» Exercise instructions: In the records below, find the line containing "Given the image: Outline"; restate it and every later line word for word, through the last.

□ □ □

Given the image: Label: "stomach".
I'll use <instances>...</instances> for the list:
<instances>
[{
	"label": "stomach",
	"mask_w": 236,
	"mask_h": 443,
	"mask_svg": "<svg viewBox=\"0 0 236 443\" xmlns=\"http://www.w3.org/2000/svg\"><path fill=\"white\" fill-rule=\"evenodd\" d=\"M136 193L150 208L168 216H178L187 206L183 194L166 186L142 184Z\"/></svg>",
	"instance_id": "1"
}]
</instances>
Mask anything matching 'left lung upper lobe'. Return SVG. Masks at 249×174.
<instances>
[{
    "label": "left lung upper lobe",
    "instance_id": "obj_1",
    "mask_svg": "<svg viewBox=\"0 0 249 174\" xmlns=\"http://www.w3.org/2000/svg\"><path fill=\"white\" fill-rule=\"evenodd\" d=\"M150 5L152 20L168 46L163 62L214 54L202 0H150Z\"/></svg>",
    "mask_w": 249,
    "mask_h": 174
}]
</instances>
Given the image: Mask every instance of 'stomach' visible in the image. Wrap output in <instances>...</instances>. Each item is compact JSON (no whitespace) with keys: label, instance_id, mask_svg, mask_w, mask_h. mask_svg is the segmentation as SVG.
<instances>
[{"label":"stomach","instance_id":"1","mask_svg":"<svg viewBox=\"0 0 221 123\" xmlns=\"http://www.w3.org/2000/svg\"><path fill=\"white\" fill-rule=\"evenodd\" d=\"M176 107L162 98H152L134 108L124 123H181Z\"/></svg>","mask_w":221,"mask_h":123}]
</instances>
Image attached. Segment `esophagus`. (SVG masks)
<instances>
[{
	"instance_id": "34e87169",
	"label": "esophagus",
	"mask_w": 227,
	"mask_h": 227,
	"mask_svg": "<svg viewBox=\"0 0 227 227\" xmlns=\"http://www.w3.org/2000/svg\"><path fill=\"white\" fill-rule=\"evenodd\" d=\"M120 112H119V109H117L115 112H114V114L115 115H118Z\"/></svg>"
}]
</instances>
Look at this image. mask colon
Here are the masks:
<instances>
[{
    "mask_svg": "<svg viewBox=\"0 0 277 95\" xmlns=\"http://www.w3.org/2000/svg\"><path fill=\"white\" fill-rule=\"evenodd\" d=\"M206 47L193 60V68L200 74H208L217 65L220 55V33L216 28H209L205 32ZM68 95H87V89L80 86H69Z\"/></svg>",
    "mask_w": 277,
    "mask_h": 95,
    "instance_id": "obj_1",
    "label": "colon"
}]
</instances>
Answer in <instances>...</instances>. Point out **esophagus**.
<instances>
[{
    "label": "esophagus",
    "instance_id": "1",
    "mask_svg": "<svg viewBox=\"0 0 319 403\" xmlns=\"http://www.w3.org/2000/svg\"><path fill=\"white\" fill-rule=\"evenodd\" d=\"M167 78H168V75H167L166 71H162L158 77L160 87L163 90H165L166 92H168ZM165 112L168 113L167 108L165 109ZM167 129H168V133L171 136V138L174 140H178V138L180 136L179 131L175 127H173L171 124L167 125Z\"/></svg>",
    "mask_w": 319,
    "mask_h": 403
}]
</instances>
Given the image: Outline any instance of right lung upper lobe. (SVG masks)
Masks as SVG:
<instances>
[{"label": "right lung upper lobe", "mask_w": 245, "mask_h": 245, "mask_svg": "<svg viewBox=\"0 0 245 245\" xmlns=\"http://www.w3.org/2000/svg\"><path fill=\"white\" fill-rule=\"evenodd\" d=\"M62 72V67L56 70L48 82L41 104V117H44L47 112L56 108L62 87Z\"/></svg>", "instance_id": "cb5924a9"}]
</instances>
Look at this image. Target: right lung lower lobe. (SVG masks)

□ □ □

» Solution for this exercise:
Given the image: Outline any instance of right lung upper lobe. (SVG masks)
Masks as SVG:
<instances>
[{"label": "right lung upper lobe", "mask_w": 245, "mask_h": 245, "mask_svg": "<svg viewBox=\"0 0 245 245\" xmlns=\"http://www.w3.org/2000/svg\"><path fill=\"white\" fill-rule=\"evenodd\" d=\"M62 72V67L56 70L48 82L41 104V117H44L47 112L56 108L62 87Z\"/></svg>", "instance_id": "cb5924a9"}]
</instances>
Look at this image. Target: right lung lower lobe. (SVG masks)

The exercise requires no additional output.